Loaded existing vectorstore with 1985 documents


In [16]:
# investigate the vectors

collection = vectorstore._collection
count = collection.count()

sample_embedding = collection.get(limit=1, include=["embeddings"])["embeddings"][0]
dimensions = len(sample_embedding)
print(f"There are {count:,} vectors with {dimensions:,} dimensions in the vector store")

There are 1,985 vectors with 1,536 dimensions in the vector store


In [23]:
# create a new Chat with OpenAI
llm = ChatOpenAI(temperature=1, model_name=MODEL)

# set up the conversation memory for the chat
memory = ConversationBufferMemory(memory_key='chat_history', return_messages=True)

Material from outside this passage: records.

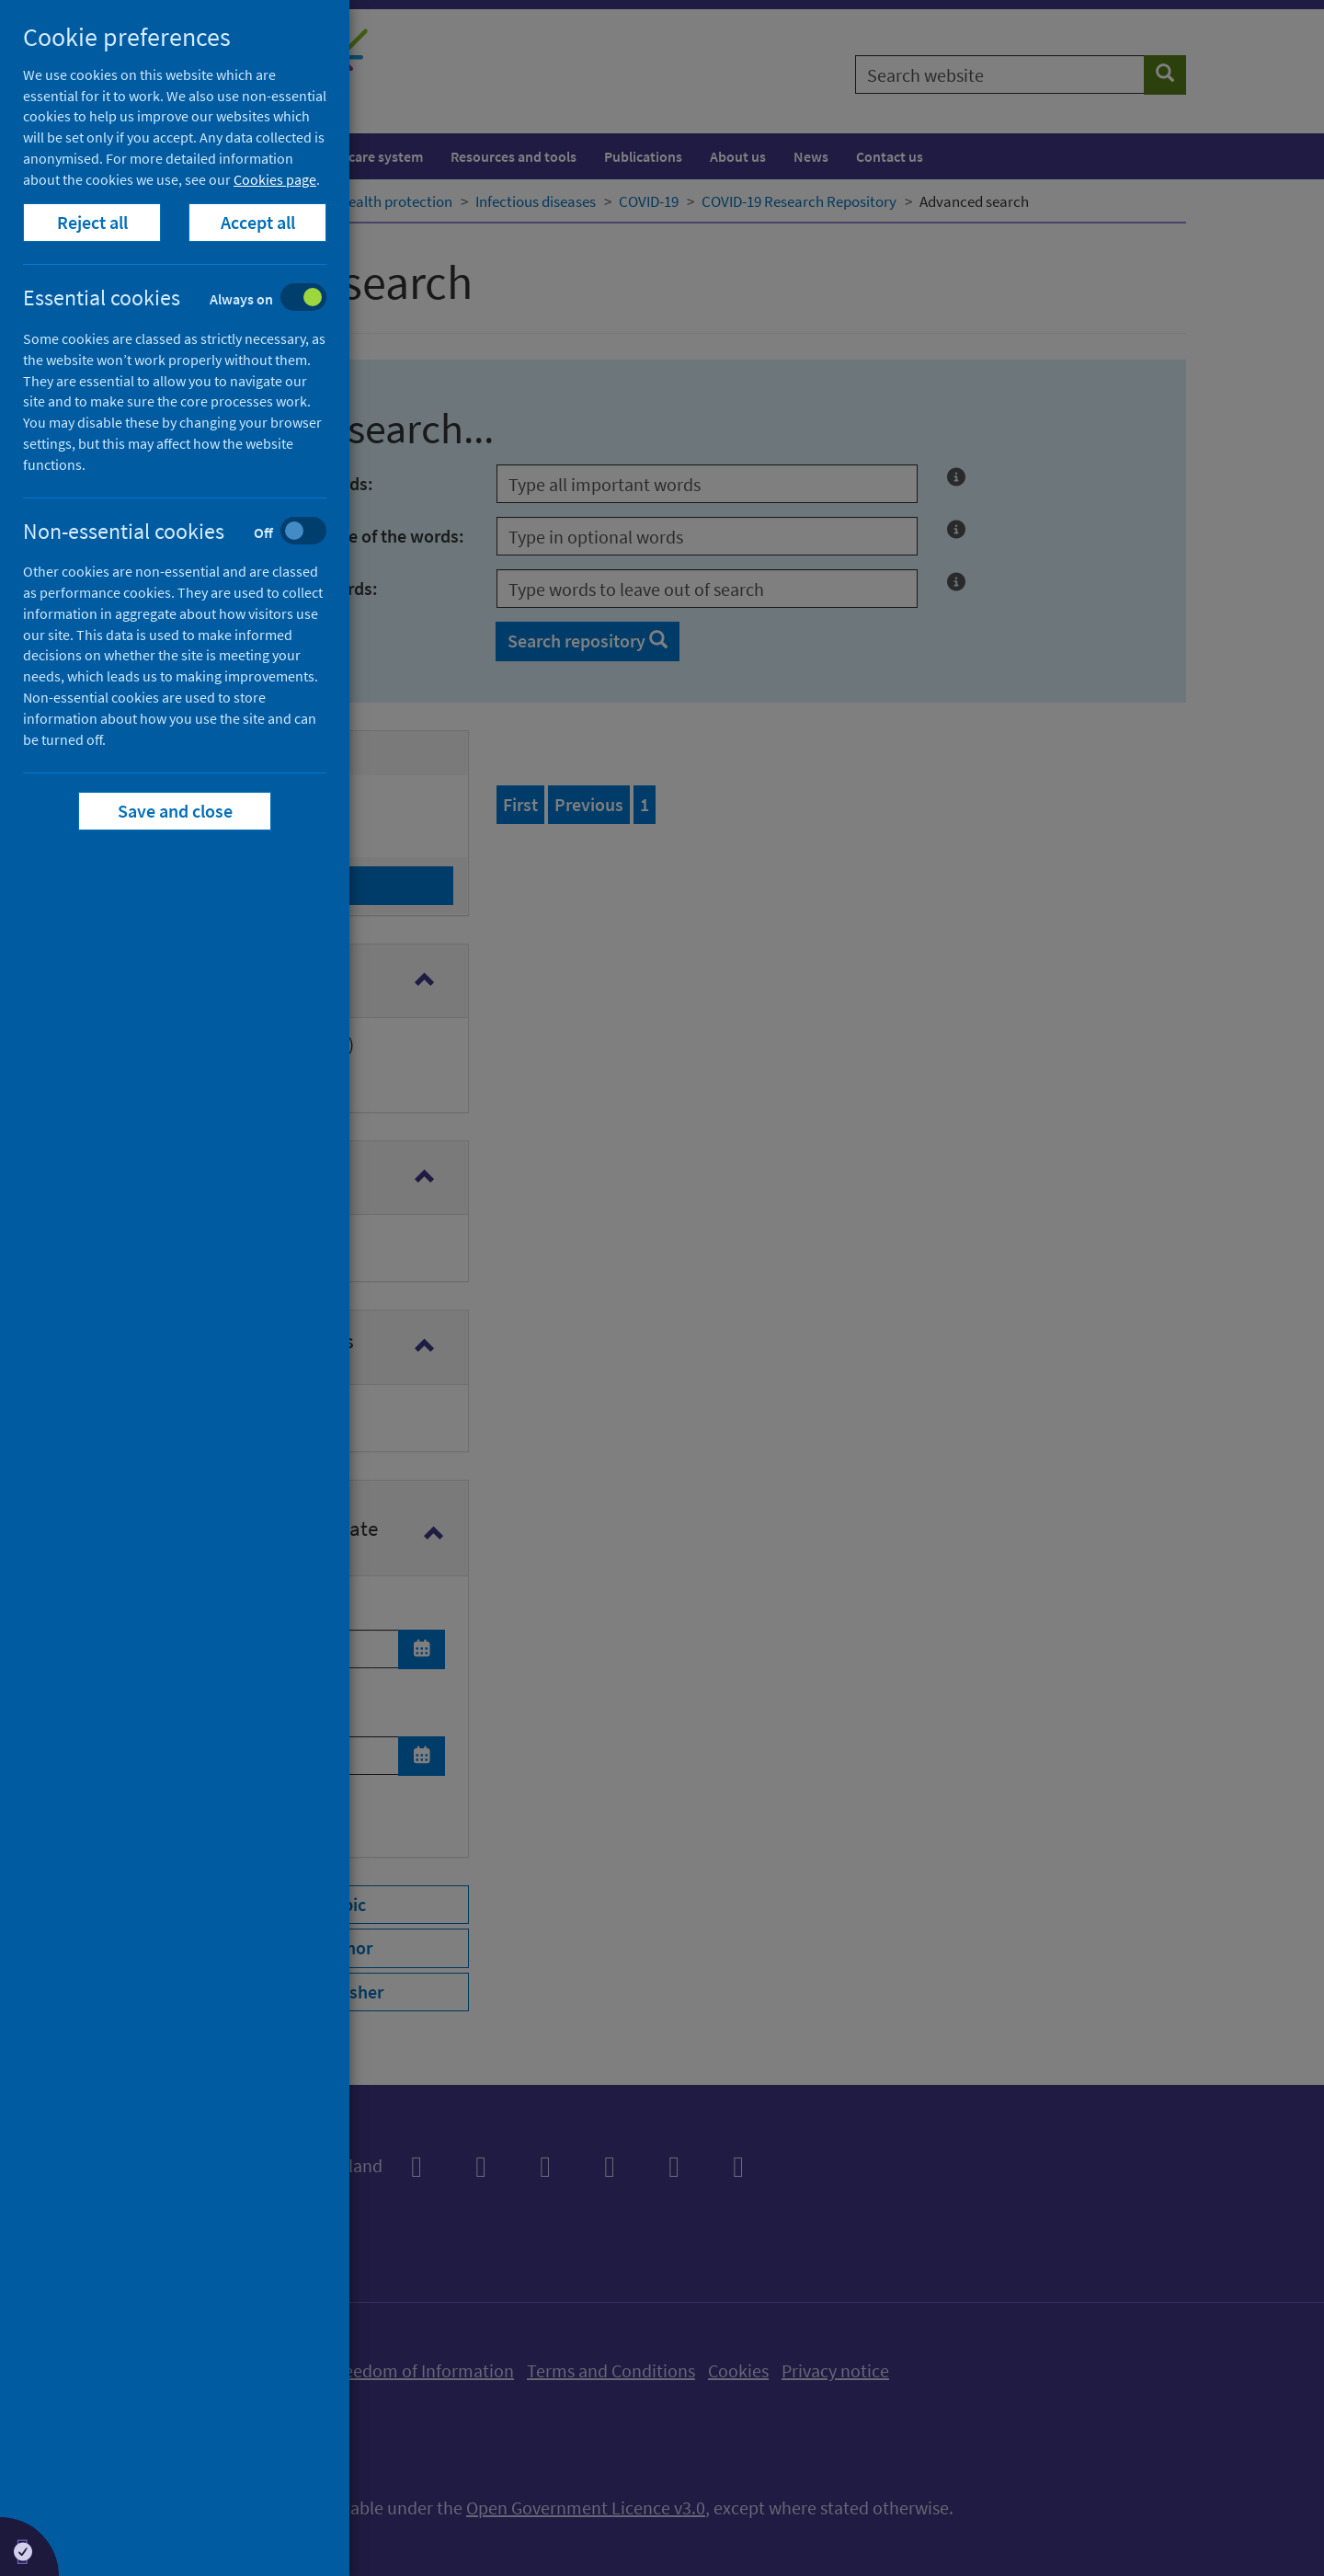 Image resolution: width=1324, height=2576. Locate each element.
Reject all (92, 222)
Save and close (175, 810)
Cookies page (275, 179)
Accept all (258, 222)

# the retriever is an abstraction over the VectorStore that will be used during RAG
retriever = vectorstore.as_retriever()

# putting it together: set up the conversation chain with the GPT 3.5 LLM, the vector store and memory
conversation_chain = ConversationalRetrievalChain.from_llm(llm=llm, retriever=retriever, memory=memory)

In [24]:
query = "what are the types of WFD sessions"
result = conversation_chain.invoke({"question": query})
print(result["answer"])

The provided context does not specify or categorize different types of WFD sessions. Therefore, I don't know the answer to your question.


In [25]:
# set up a new conversation memory for the chat
memory = ConversationBufferMemory(memory_key='chat_history', return_messages=True)

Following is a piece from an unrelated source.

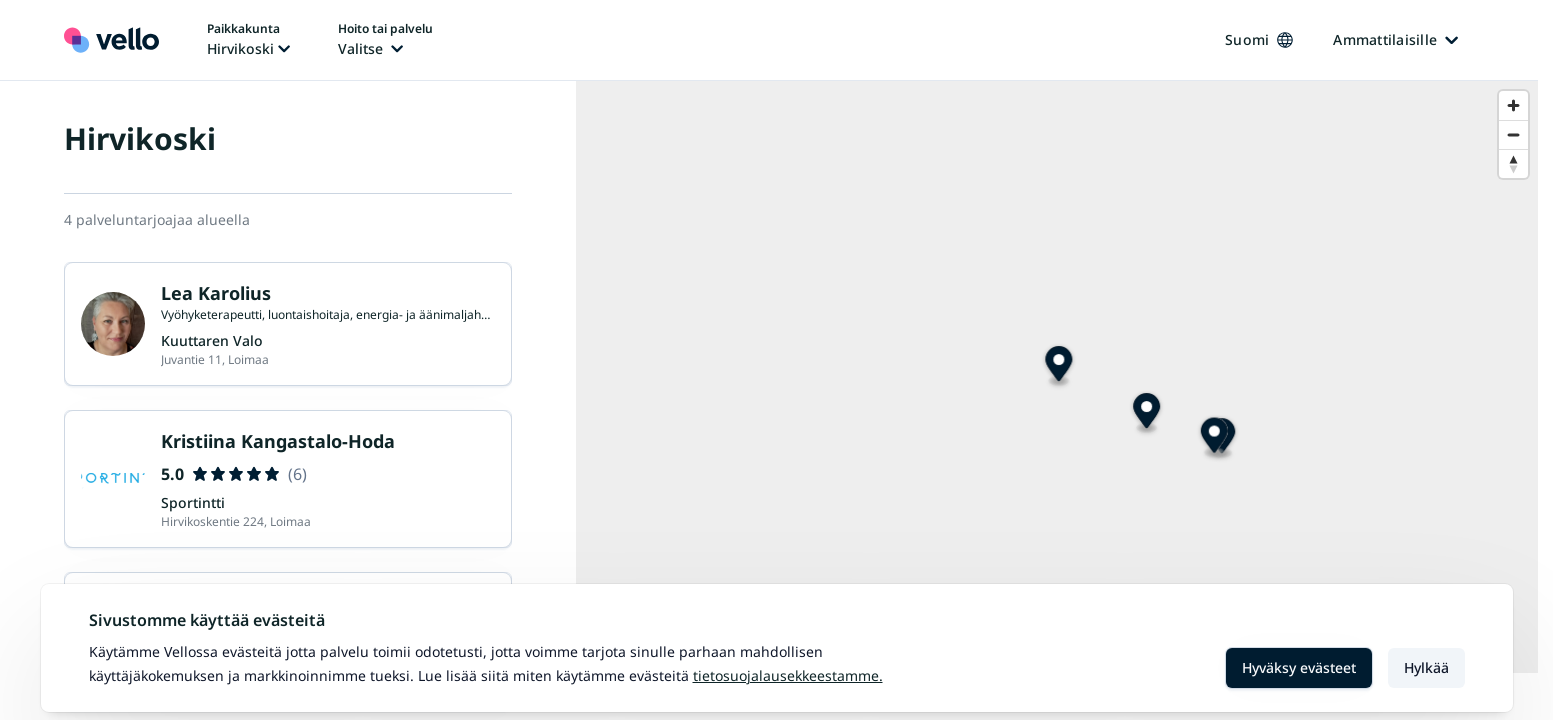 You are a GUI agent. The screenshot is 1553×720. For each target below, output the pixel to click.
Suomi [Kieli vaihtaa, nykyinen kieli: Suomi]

# putting it together: set up the conversation chain with the GPT 4o-mini LLM, the vector store and memory
conversation_chain = ConversationalRetrievalChain.from_llm(llm=llm, retriever=retriever, memory=memory)

In [26]:
def chat(question, history):
    result = conversation_chain.invoke({"question": question})
    return result["answer"]

In [27]:
view = gr.ChatInterface(chat, type="messages", title="WFA Assistant").launch(inbrowser=True)

* Running on local URL:  http://127.0.0.1:7862

To create a public link, set `share=True` in `launch()`.